■ SOURCE INFORMATION ■
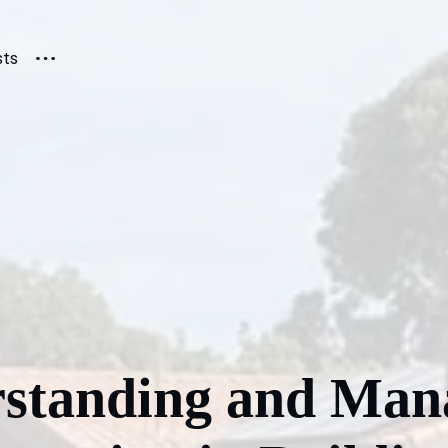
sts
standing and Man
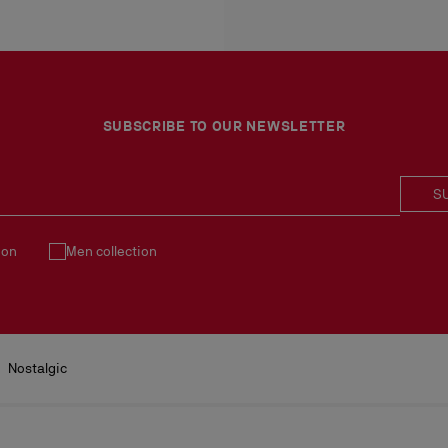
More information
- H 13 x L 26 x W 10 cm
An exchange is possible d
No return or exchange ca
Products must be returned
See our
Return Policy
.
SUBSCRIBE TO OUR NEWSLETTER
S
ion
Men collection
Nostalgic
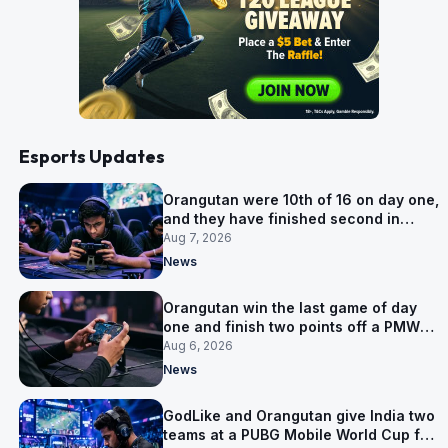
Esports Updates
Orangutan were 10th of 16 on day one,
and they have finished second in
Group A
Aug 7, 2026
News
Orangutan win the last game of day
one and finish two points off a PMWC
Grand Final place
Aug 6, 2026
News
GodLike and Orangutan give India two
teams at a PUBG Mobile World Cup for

---

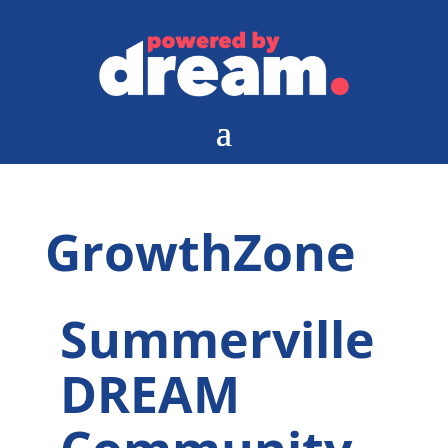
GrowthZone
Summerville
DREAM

■ HOW TO COMPLETE THIS TASK ■
For this exercise, please output exactly the lines above starting at the line with "Aug 6, 2026" and ending at the line with "teams at a PUBG Mobile World Cup for", ends included.

■ PROBLEM SOLUTION ■
Aug 6, 2026
News
GodLike and Orangutan give India two
teams at a PUBG Mobile World Cup for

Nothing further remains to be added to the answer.